When I was at LSU I was obsessed with getting a better understanding of human nature. I used up my elective credits taking philosophy, religion, and literature courses. I would perch between the stacks in Middleton library during my free time, searching for some direction to a core truth. It brought me all the way to XMAN. No, Stan Lee is not the end-all, beat-all of understanding what it means to be human (though I do think the writers of Marvel have done more to approach that understanding than many philosophers). The novel I'm referring to leaned so deeply into nihilism it didn't even use paragraphs or chapter breaks. It had as many clues about our nature as humans as it did indentations.
More recently I have been returning to classics intended to find our core humanness. I read J. M. Coetzee's Waiting for the Barbarians recently. In it the sedentary, white magistrate presides over his outpost. When central authority comes to commit genocide, effectively ridding the countryside of the "barbarians," we get a juxtaposition of the different types of human oppression: out-and-out destruction or a slow, self-indulgent colonization. At the end we are left questioning if we, the colonizers, are the real barbarians. It's a good exploration into our western civilization, to be sure. What I realized as I read it, though, is that I have changed. I kept getting frustrated because I didn't care what the magistrate thought. I wanted to know about the barbarians. But Coetzee never allowed them to speak. That is except for the exoticized, crippled prisoner of the magistrate. And even then, it's all passed through his consciousness. He continued to ask: what does this woman mean to me?
Could my frustration with this be Coetzee's intention? If so, bravo. But if it wasn't, I have to ask why we didn't we hear from them. Why wasn't someone writing their voice? The easy answer, of course, is this is the product of oppression. If we didn't make room for their voice then they could not speak. But what if we had made room? Would they have then told us? I starting believe the answer is not always yes. Because I think that's something else that gets stuck in our heads...that we deserve to know. But that does not mean we will. Knowing is not something we can take. I believe it is something to be earned through by respecting the silences and trusting the storytellers.
This idea, that I will never get the whole truth, brings me back to the parable of the three blind ones and the elephant. When they happened upon the creature the first grabbed the trunk and said, "It's a snake." The second grabbed the leg and said "It's a tree." The last grabbed the tail and said "It's a brush." The parable is meant to illustrate how we come to understand big things. But it focuses more on the elephant than the interpretation. The idea that there is a centralized truth does not diminish the truth and experience of the three blind ones. They each bring a wisdom of the part. And it is because they don't trust each other that they never come to understand the elephant.
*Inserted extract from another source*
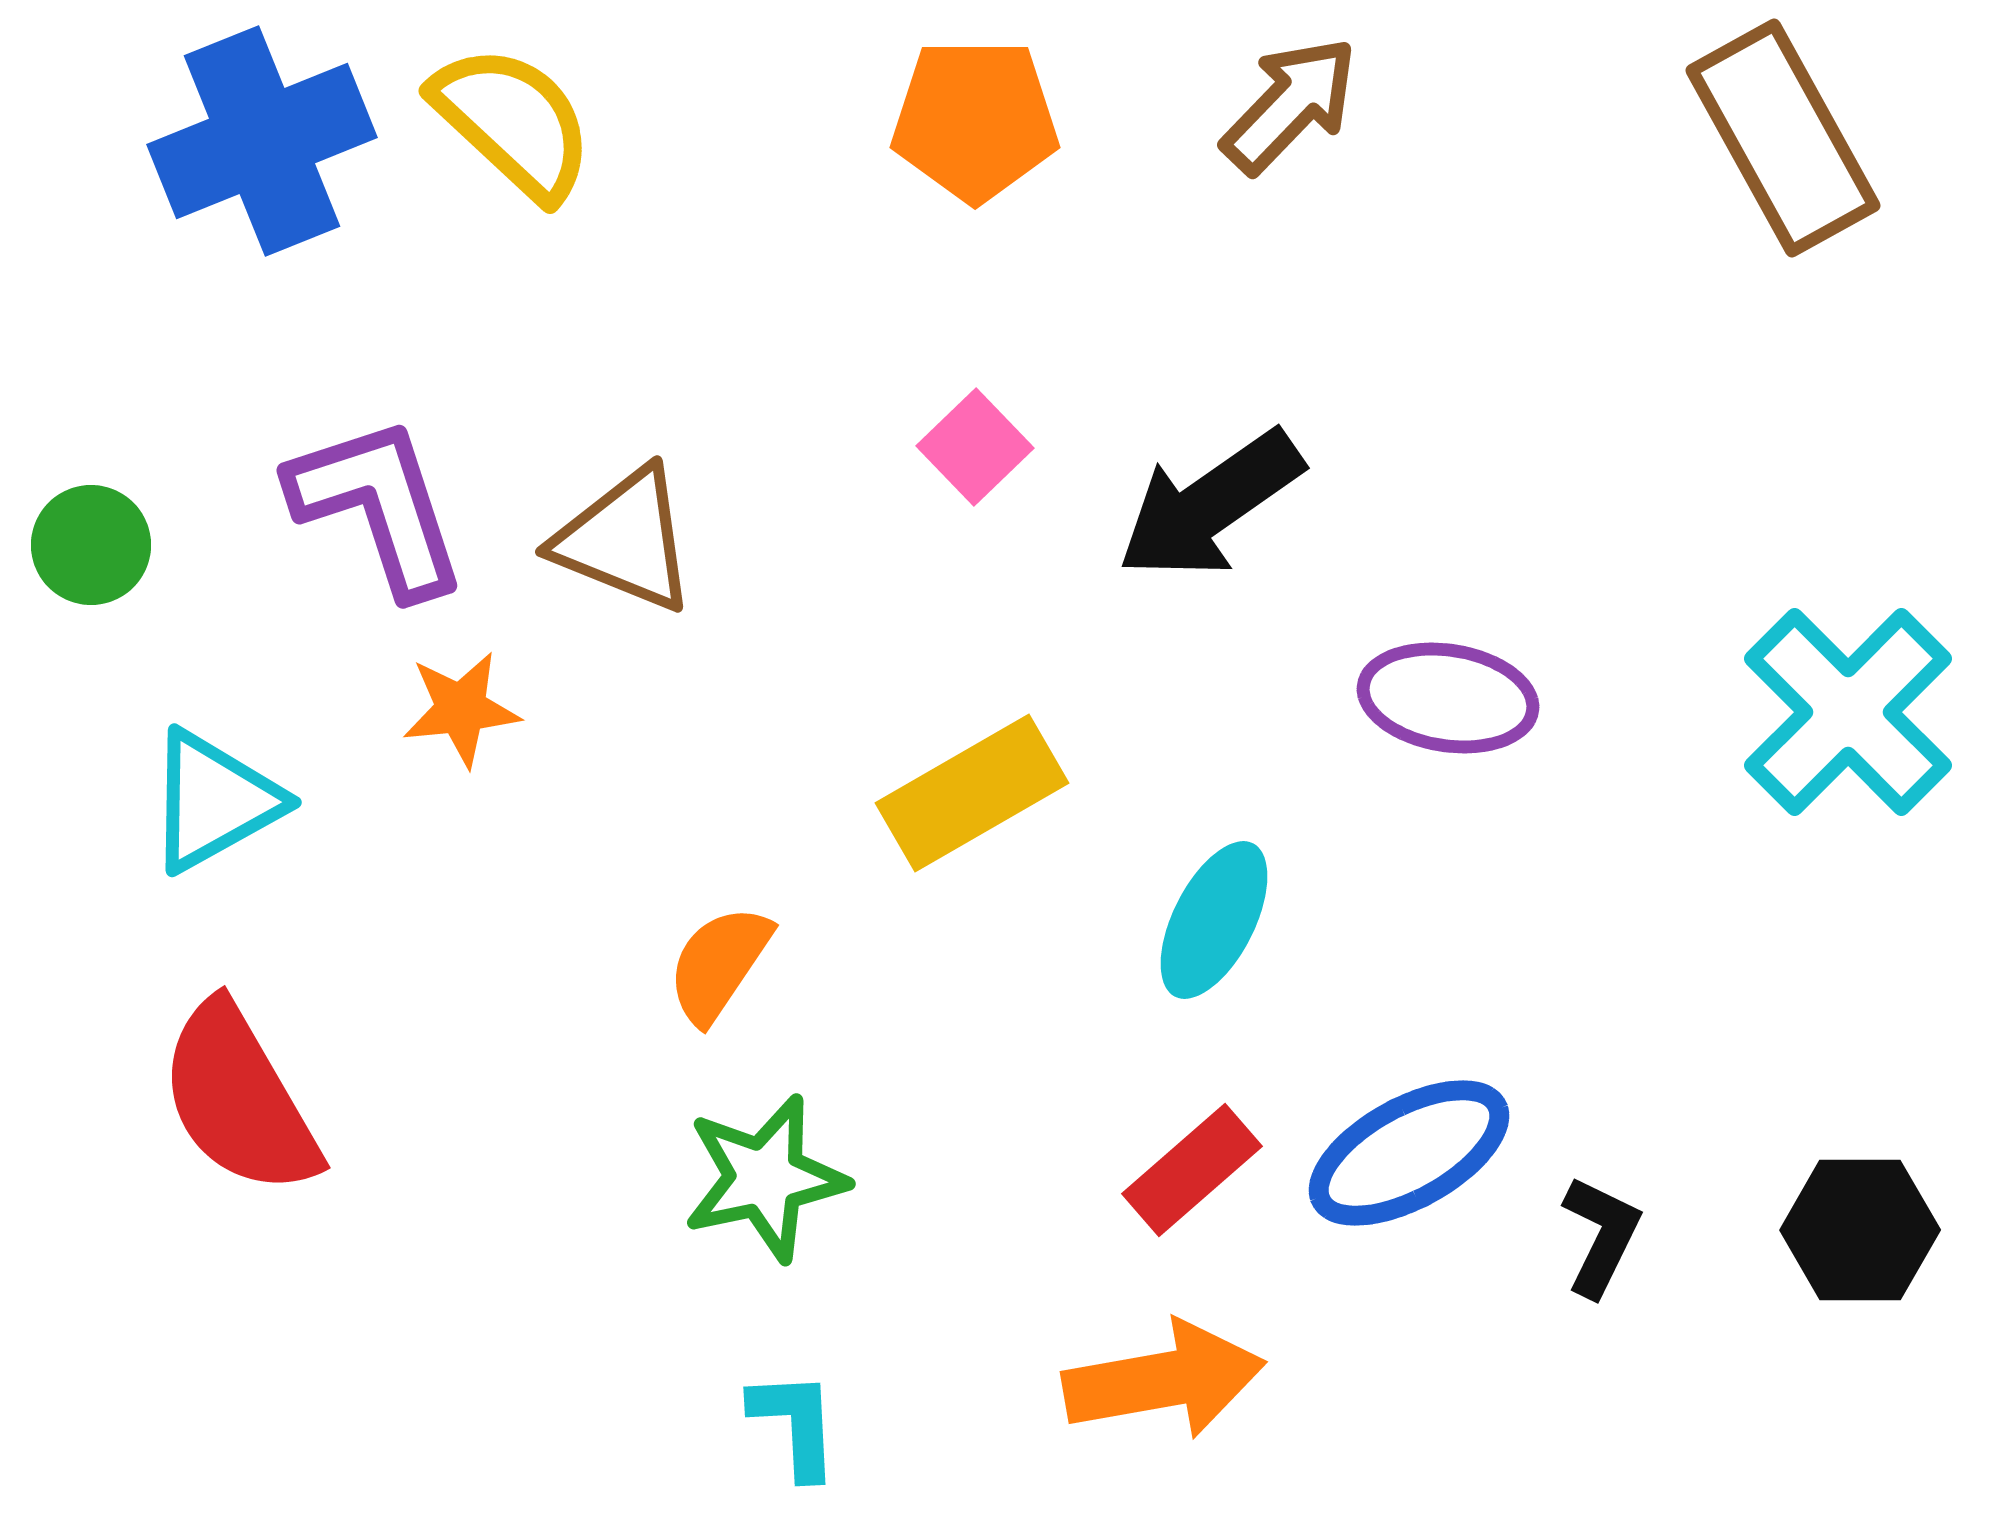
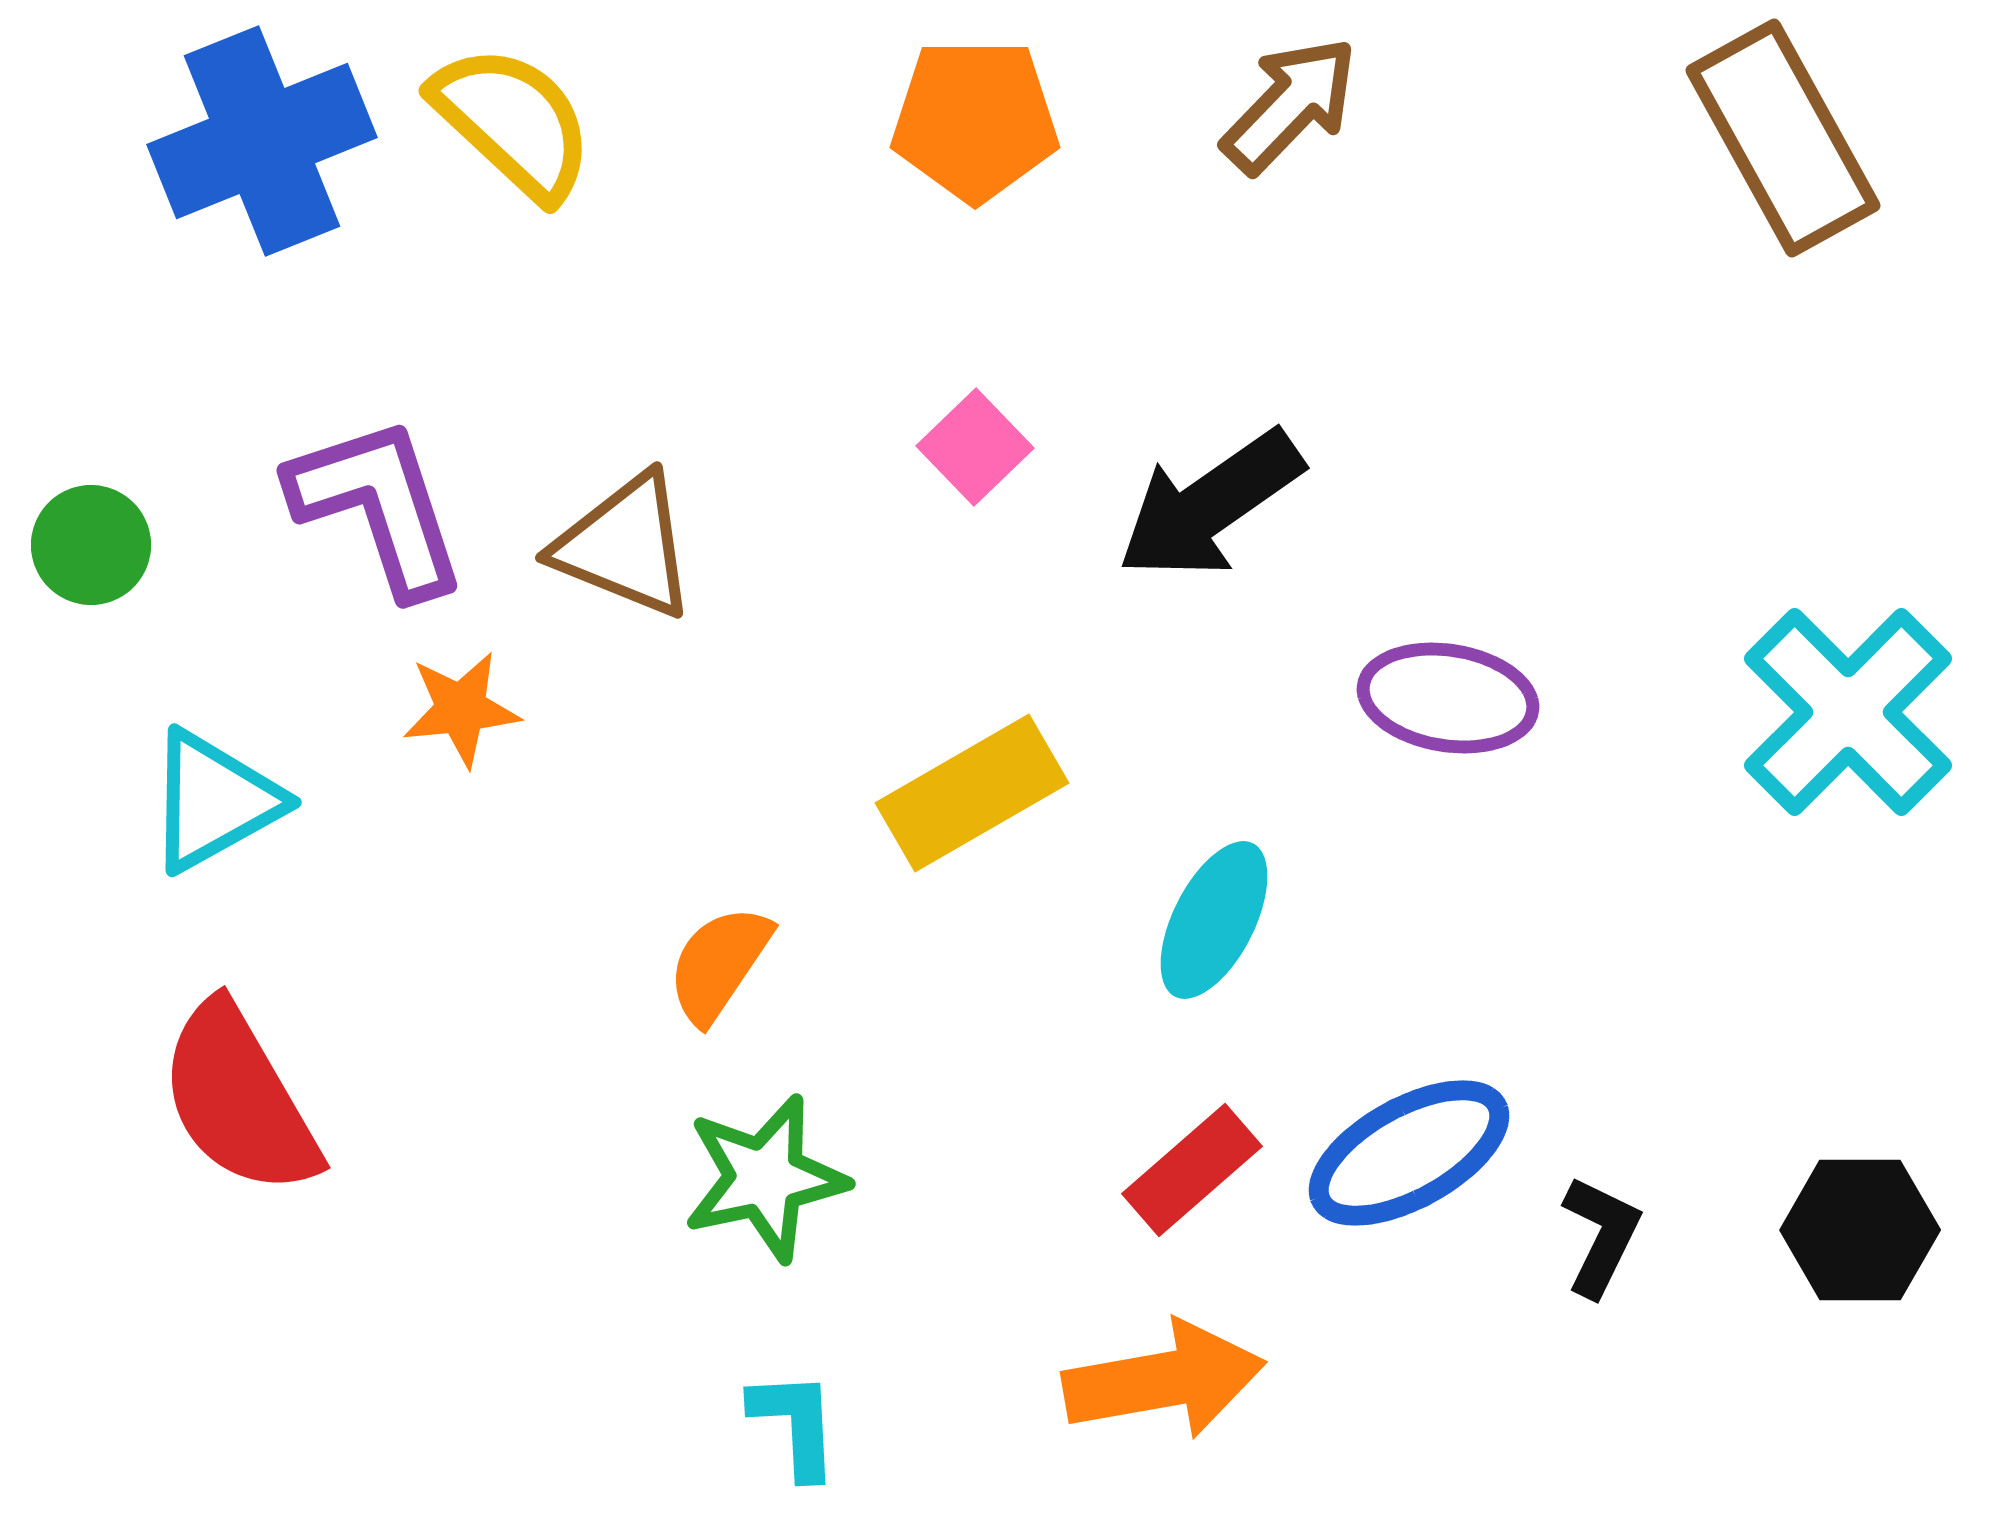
brown triangle: moved 6 px down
I'm not sure I believe in human nature any more. But being human seems to answer so many questions. People don't always tell you their truths, but trying to glimpse what life would be like for them allows us to begin perceiving. I've come to understand so much more about the world once I tried to look through eyes not my own. As I watch others read the classics I rarely hear them question who is telling the story and how the story might be different if someone else told it. They don't look for the silences that are just as telling as the as the pages of text. Only when can be comfortable with the little bits of evidence this life is willing to give us about meaning can we talk about the elephant in the room.